[Collected data]
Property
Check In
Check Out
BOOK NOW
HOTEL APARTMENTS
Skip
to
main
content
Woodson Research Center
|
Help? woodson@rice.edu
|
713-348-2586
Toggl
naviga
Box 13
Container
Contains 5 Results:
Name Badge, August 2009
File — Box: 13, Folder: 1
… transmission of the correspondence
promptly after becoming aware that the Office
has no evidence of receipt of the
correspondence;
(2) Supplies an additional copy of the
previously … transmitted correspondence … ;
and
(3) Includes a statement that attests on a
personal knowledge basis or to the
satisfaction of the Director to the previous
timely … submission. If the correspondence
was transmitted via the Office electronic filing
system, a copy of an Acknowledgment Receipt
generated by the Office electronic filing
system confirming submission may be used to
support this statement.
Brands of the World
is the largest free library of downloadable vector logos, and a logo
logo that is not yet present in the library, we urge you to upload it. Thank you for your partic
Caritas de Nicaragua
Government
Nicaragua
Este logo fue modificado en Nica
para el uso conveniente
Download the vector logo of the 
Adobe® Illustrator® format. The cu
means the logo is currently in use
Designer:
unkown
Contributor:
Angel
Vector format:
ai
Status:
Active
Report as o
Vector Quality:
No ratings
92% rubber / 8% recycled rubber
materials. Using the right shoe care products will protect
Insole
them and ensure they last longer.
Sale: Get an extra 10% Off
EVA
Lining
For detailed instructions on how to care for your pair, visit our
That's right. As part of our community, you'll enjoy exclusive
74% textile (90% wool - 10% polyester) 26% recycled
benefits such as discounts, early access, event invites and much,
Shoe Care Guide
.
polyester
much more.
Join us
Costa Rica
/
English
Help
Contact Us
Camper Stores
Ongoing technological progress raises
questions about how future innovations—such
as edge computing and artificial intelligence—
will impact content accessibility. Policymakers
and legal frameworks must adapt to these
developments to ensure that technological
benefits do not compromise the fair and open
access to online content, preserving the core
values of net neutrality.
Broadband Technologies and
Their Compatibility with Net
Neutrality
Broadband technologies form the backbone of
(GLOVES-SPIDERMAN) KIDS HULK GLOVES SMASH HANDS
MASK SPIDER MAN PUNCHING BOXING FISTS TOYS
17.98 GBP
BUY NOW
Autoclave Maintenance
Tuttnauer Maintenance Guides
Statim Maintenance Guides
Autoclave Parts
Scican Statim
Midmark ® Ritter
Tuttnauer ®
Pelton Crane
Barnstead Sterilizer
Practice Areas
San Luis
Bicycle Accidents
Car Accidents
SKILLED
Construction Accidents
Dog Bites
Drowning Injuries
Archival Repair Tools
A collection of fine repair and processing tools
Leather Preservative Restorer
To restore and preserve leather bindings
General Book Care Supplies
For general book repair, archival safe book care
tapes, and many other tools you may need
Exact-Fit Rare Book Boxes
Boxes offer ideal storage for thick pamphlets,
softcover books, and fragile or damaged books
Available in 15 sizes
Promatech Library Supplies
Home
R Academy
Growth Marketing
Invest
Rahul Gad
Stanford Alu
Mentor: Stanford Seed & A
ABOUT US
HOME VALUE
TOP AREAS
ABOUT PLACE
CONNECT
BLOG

Aim of the task - Take the lines from the start of the records through the line holding "Adobe® Illustrator® format. The cu", both included, and please print them exactly, with nothing else.

Exercise solution -
Property
Check In
Check Out
BOOK NOW
HOTEL APARTMENTS
Skip
to
main
content
Woodson Research Center
|
Help? woodson@rice.edu
|
713-348-2586
Toggl
naviga
Box 13
Container
Contains 5 Results:
Name Badge, August 2009
File — Box: 13, Folder: 1
… transmission of the correspondence
promptly after becoming aware that the Office
has no evidence of receipt of the
correspondence;
(2) Supplies an additional copy of the
previously … transmitted correspondence … ;
and
(3) Includes a statement that attests on a
personal knowledge basis or to the
satisfaction of the Director to the previous
timely … submission. If the correspondence
was transmitted via the Office electronic filing
system, a copy of an Acknowledgment Receipt
generated by the Office electronic filing
system confirming submission may be used to
support this statement.
Brands of the World
is the largest free library of downloadable vector logos, and a logo
logo that is not yet present in the library, we urge you to upload it. Thank you for your partic
Caritas de Nicaragua
Government
Nicaragua
Este logo fue modificado en Nica
para el uso conveniente
Download the vector logo of the 
Adobe® Illustrator® format. The cu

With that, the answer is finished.